Thinspiration, fitspiration and finding fault

In March of this year, Pinterest - y’know, that online cork board that stay-at-home moms in America use to document their must-have wallpapers - updated its acceptable use policy, moving to prohibit pins that actively encourage self-abuse and self-harm, including (but not limited to) eating disorders such as anorexia and (its lesser-known sister and butt of many overfeeding jokes) bulimia.

It was following the lead of Tumblr, a blogging platform largely used for displaying photographs, which, in March 2011, released a statement implementing a new “policy against pro self-harm blogs”. Tumblr suggested that, when a user searched for tags like “thinspiration”, “thinspo” and “proana” (pro-anorexia), a public service announcement would pop up that read: “Eating disorders can cause serious health problems, and at their most severe can be life-threatening. Please contact the [resource organization] at [helpline number] or [website].” *

It brings up so many big questions - should sites such as Tumblr, Pinterest and Wordpress seek to prohibit people’s expression, interests and inspirations, even if they disagree with said items? Can censoring imagery really help curb eating disorders?

I think about this a lot; eating disorders are, say psychologists, mostly to do with control - which is a handy line trotted out by the fashion media whenever they’re accused of glorifying ultra-slim female bodies. But can it be true that what we consume visually has nothing to do with how we feel about our own bodies?

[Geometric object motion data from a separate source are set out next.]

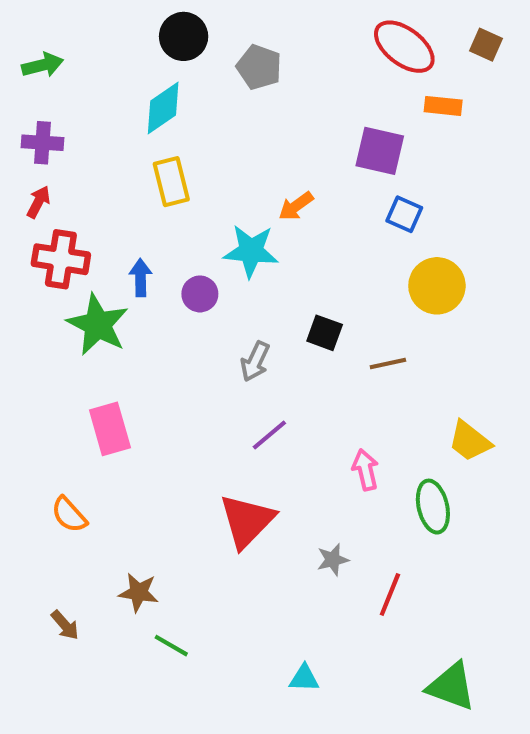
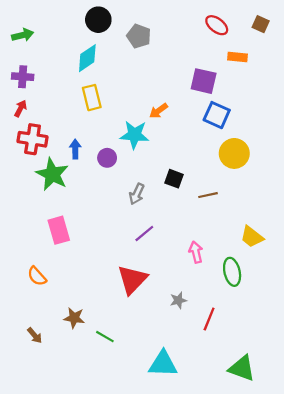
red ellipse: (404, 47) -> (217, 25), size x0.7
blue square: (404, 214) -> (217, 115), size x1.4
green line: (171, 646) -> (105, 337), moved
cyan triangle: (304, 678) -> (163, 364), size x1.8

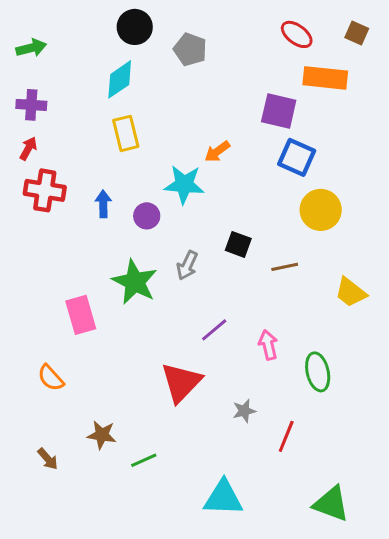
orange rectangle: (238, 57) -> (325, 78), size x1.6
green star: (52, 174) -> (135, 282), moved
purple line: (144, 233) -> (214, 330), moved
yellow trapezoid: (252, 237) -> (351, 292), moved
green line: (105, 337) -> (144, 460), turned -54

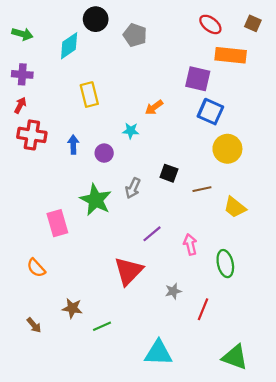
green arrow: (31, 48) -> (22, 34), turned 30
cyan diamond: (120, 79) -> (69, 46), moved
cyan star: (184, 184) -> (131, 131), size x0.6
yellow trapezoid: (351, 292) -> (235, 207), moved

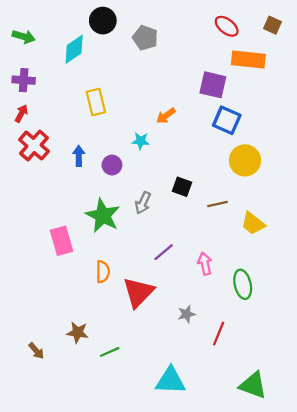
red cross: (32, 135) -> (34, 146), turned 32
orange semicircle: (36, 268) -> (103, 272), moved, turned -138

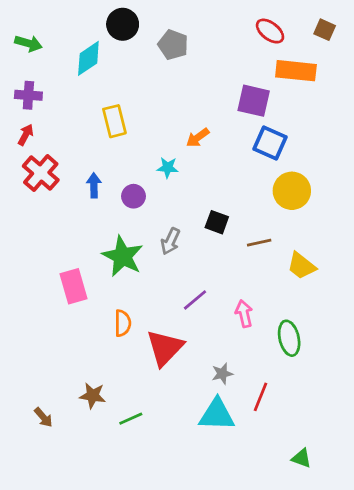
cyan triangle: (170, 381) -> (217, 415), moved
green triangle: (253, 385) -> (301, 458), size x0.6

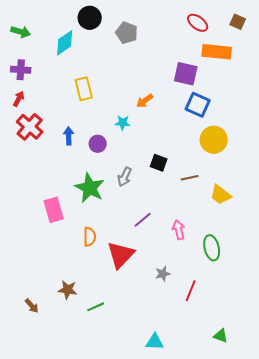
cyan triangle: (217, 415) -> (155, 342), moved, size x0.7

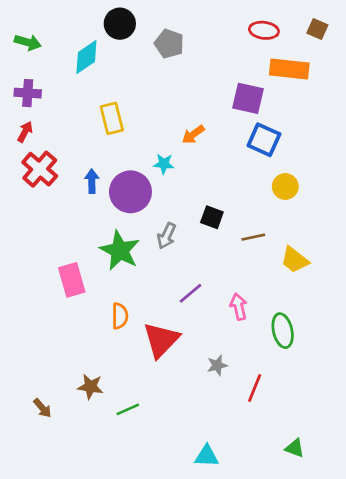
red ellipse: (198, 23) -> (264, 30), turned -30
yellow circle: (214, 140) -> (285, 186), size x0.7
purple circle: (98, 144) -> (130, 192), size x1.8

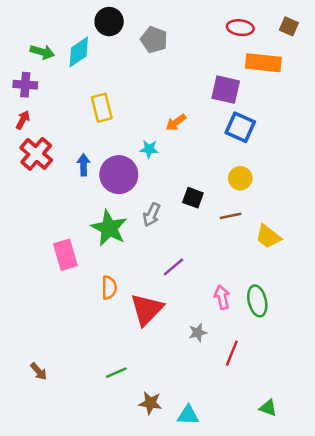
green arrow: (28, 42) -> (42, 52), moved
yellow circle: (285, 186) -> (240, 178), moved
pink arrow: (239, 307) -> (222, 297), moved
brown star: (90, 387) -> (150, 403), moved

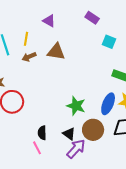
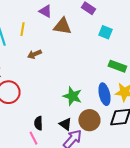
brown triangle: (56, 52) -> (62, 26), moved
brown arrow: (29, 57) -> (34, 54), moved
blue ellipse: (108, 104) -> (104, 94), turned -35

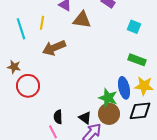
cyan square: (105, 32) -> (134, 27), moved
brown arrow: (34, 54) -> (54, 48), size x1.6
green star: (72, 96) -> (108, 98), moved

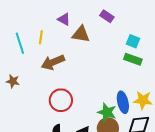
green rectangle: (137, 60) -> (133, 59), moved
red circle: (28, 86) -> (61, 100), moved

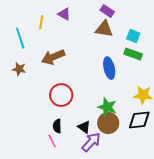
brown triangle: (81, 34) -> (104, 29), moved
yellow line: (41, 37) -> (41, 22), moved
brown star: (13, 81) -> (19, 69), moved
blue ellipse: (123, 102) -> (109, 68), moved

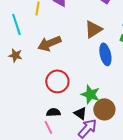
brown triangle: (104, 29) -> (93, 29), moved, turned -42
green star: (107, 107) -> (90, 94), moved
black semicircle: (57, 126) -> (53, 112), turned 88

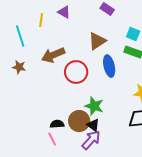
red circle: (57, 81) -> (76, 72), moved
brown circle: (104, 109) -> (79, 121), moved
black triangle: (80, 113) -> (93, 125), moved

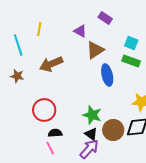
purple triangle: (64, 12) -> (80, 31), moved
red circle: (76, 72) -> (44, 110), moved
brown circle: (79, 121) -> (113, 130), moved

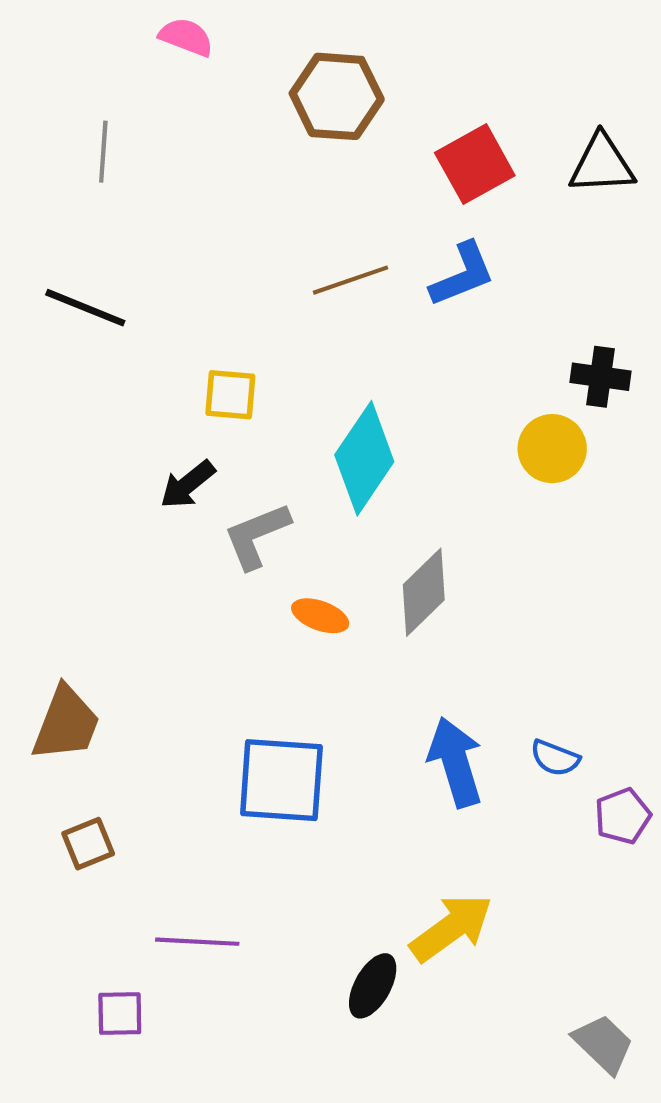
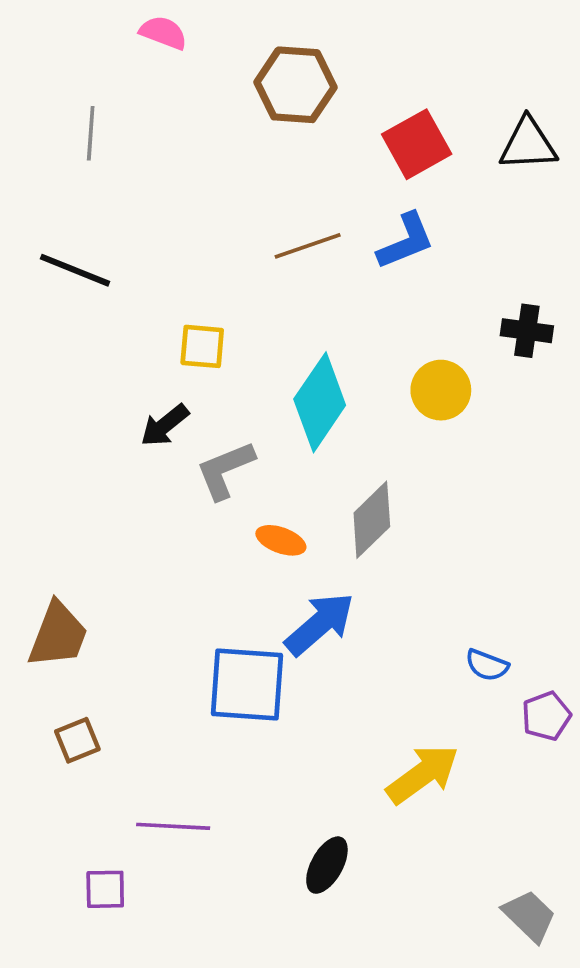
yellow circle: (552, 449) -> (441, 390), moved
blue arrow: (455, 762) -> (320, 624), moved, turned 66
yellow arrow: (451, 928) -> (423, 774), moved

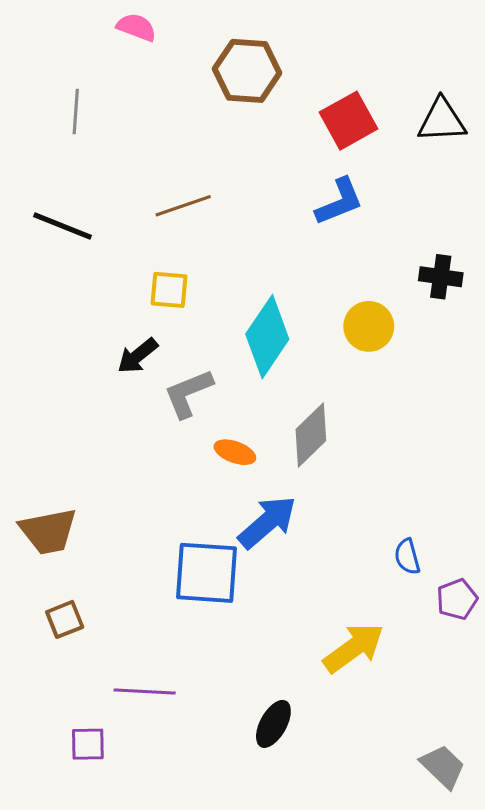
brown line: (308, 246) -> (183, 206), moved
brown trapezoid: (58, 635) -> (48, 531), turned 58
blue semicircle: (487, 665) -> (407, 557), turned 54

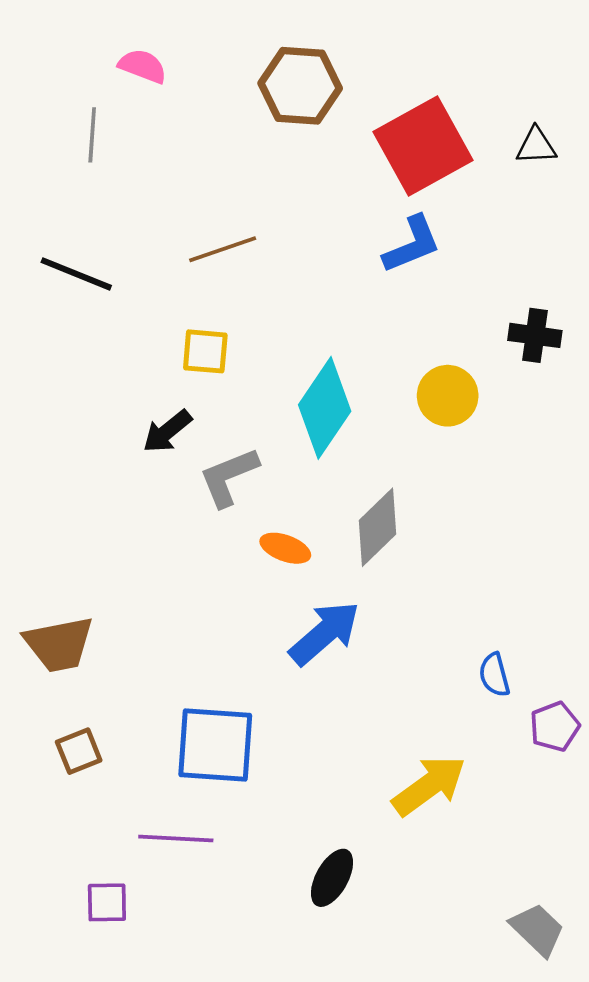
pink semicircle: (137, 27) -> (143, 66), moved
red square: (348, 121) -> (423, 146), size x1.4
black triangle: (442, 121) -> (536, 146), size x0.7
blue square: (206, 573) -> (215, 745), moved

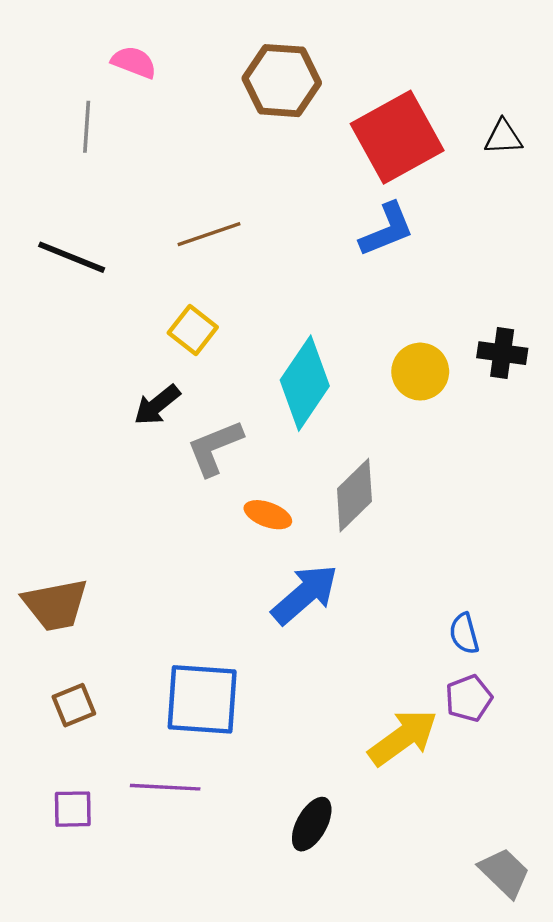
black cross: (535, 335) -> (502, 353), moved
yellow square: (205, 351) -> (193, 330), turned 33
purple pentagon: (555, 727) -> (469, 698), moved
purple square: (107, 902) -> (73, 809), moved

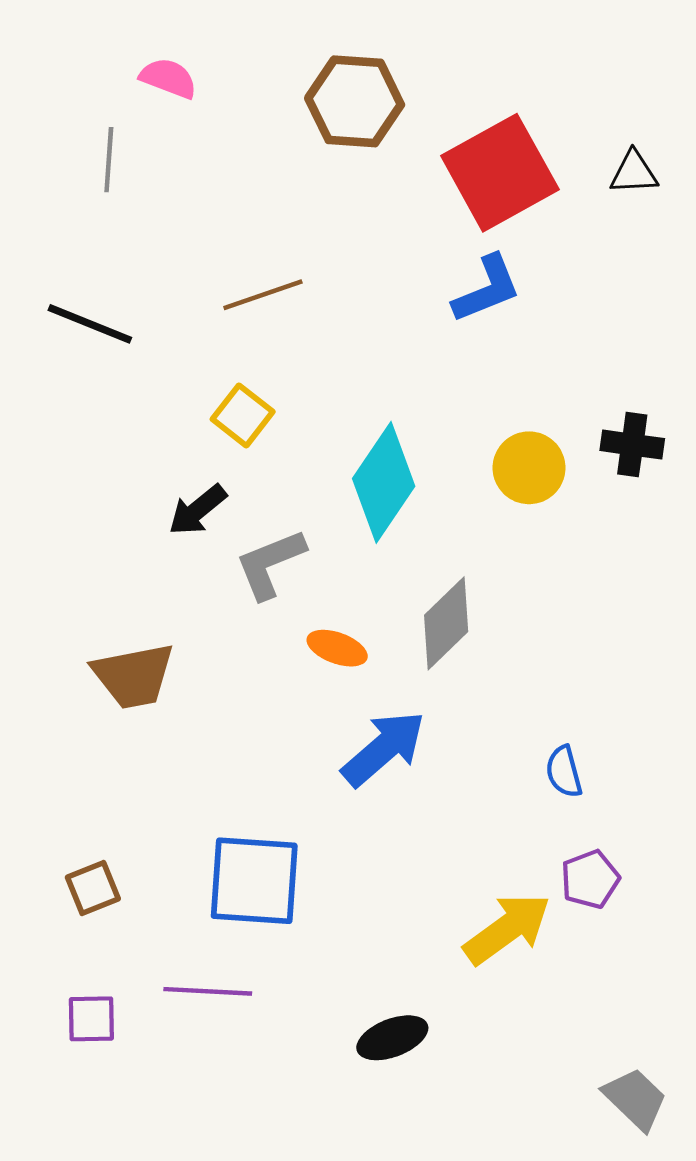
brown trapezoid: (55, 605) -> (134, 676), moved
blue semicircle: (464, 634) -> (564, 772), moved
black ellipse: (312, 824) -> (392, 1038), turned 40

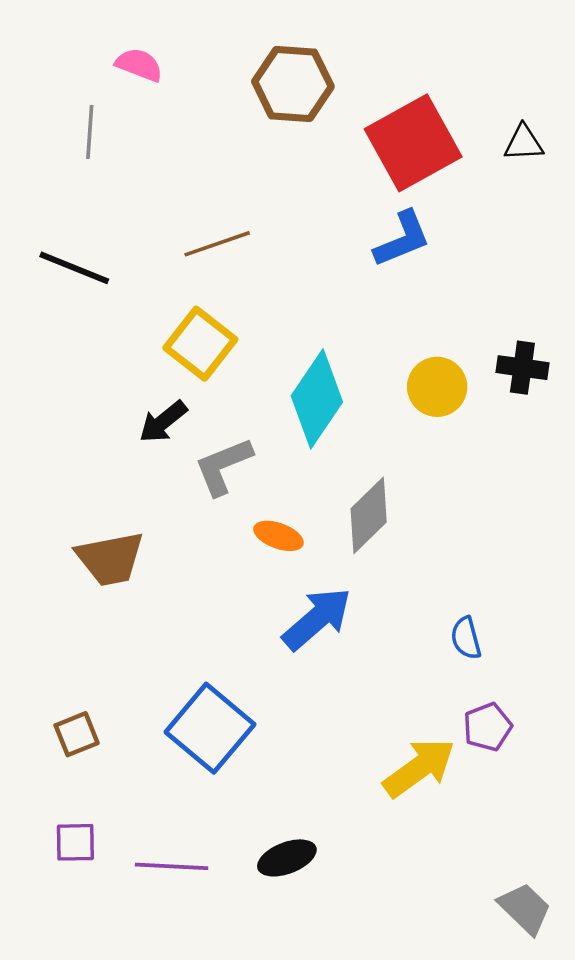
yellow square: (243, 415) -> (200, 344), size x1.4
blue square: (254, 881) -> (210, 728), turned 36
purple line: (208, 991) -> (172, 866), moved
black ellipse: (392, 1038) -> (287, 858), moved

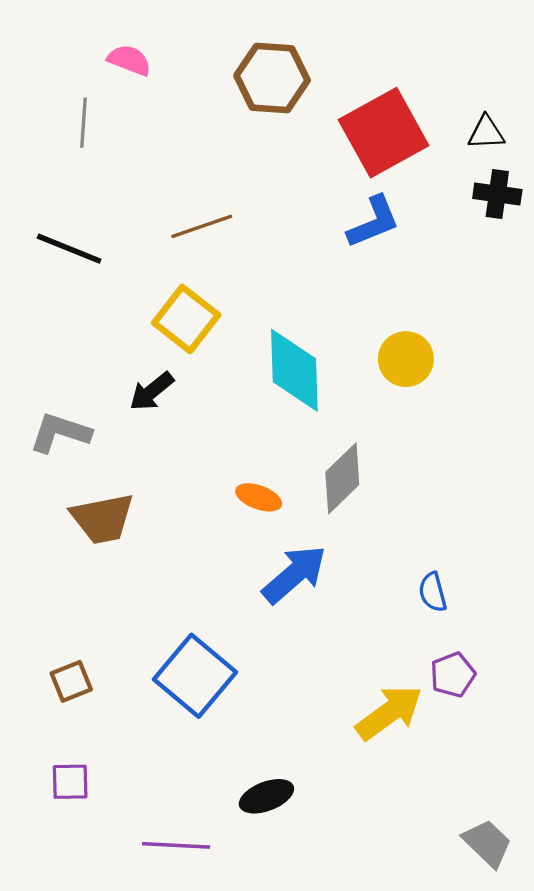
black cross: (522, 368) -> (497, 194), moved
cyan diamond: (317, 399) -> (294, 370), turned -36
gray L-shape: (223, 466) -> (60, 433), moved, turned 40
purple line: (172, 866) -> (176, 845), moved

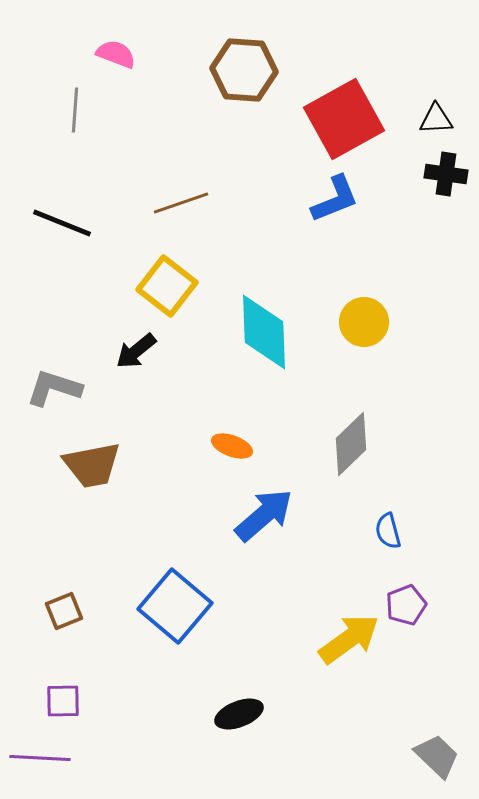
gray diamond: (342, 478) -> (351, 444), moved
purple line: (176, 845) -> (40, 758), moved

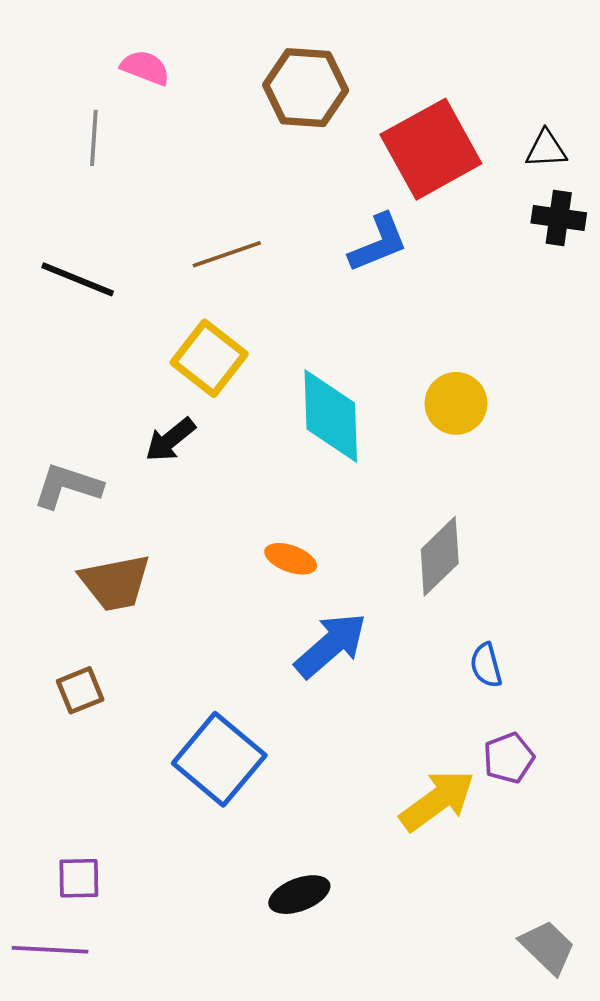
blue L-shape: (335, 199) -> (378, 243), moved
brown square: (64, 611) -> (80, 690), moved

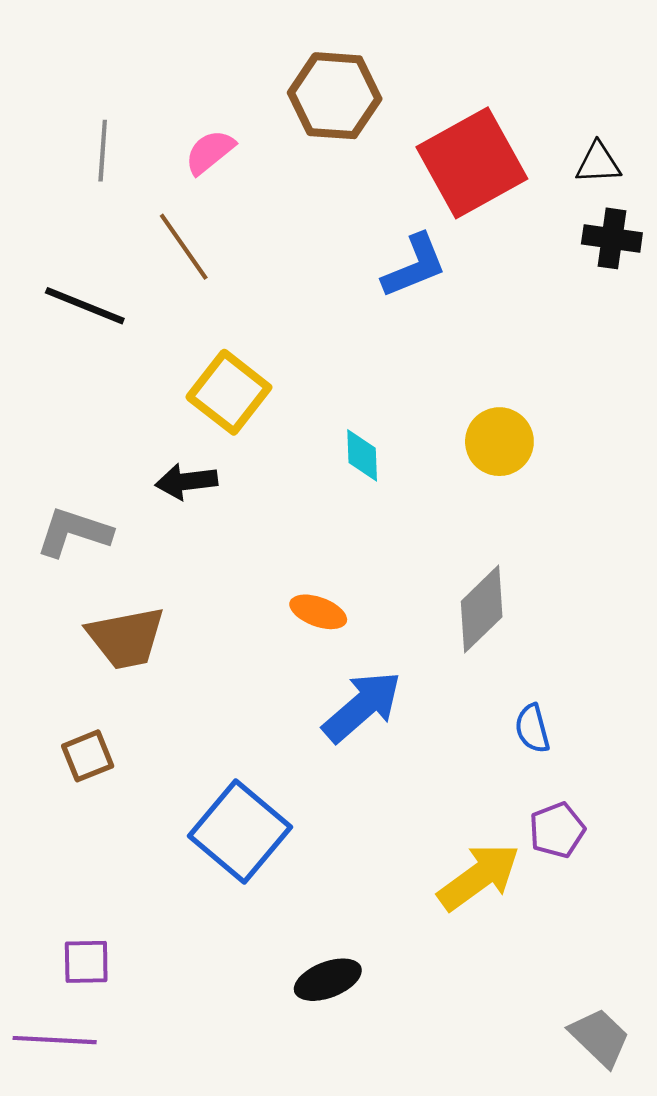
pink semicircle: (145, 68) -> (210, 152), moved, turned -60
brown line: (227, 254) -> (184, 247), moved, turned 74
cyan diamond: (331, 416) -> (362, 455), size x0.5
black arrow: (170, 440) -> (186, 481), turned 32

Then we come to fitspiration; there are hundreds of boards on Pinterest, even a Facebook page dedicated to this fitness inspiration - imagery and mantras that encourage you to get off the couch and do some exercise! But a large number of these images aren’t of sweaty, muscular women; they are of lean women with protruding bones who wouldn’t look out of place on a thinspiration or proana board (or, yes, on the pages of Vogue). Here's Karlie Kloss, for example, in Numero magazine, which photoshopped out her ribs in an editorial in the magazine's October issue.

I’d love to know what readers think about it all - I know that it doesn’t take a thinspiration or fitspiration board for me to feel bad about my body. It takes a fashion magazine, maybe a movie with a very slim (and very beautiful) heroine, or, y’know, most of what gets published on Can thinspiration be blamed for bad body image, or does it go way deeper than that?

* In Ireland, incidentally, you can talk to the lovely folks over at the Eating Disorder Resource Centre of Ireland, you can call Bodywhys at 1890 200 444 and you can, and should, talk to your GP. (And if you don't feel comfortable talking to him / her, get a new GP.)